Of the lines listed below, return exactly those that run from the line containing "Вопрос-ответ" through the line containing "Конфиденциальность", both included.
Top of Given entries
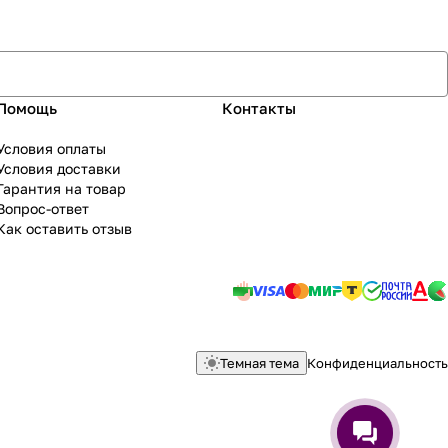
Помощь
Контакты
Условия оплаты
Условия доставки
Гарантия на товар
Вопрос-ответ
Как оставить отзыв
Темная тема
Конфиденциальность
Bottom of Given entries
Top of Given entries
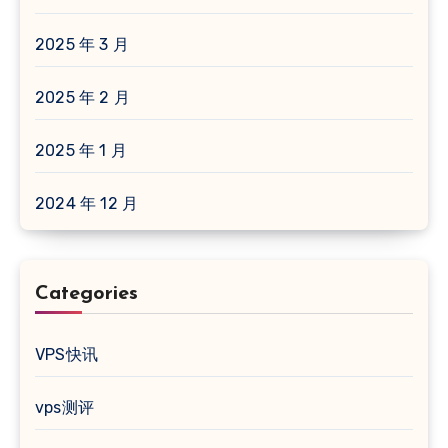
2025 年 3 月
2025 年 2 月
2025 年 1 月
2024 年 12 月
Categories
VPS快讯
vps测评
Bottom of Given entries
→ Exercise answer:
Вопрос-ответ
Как оставить отзыв
Темная тема
Конфиденциальность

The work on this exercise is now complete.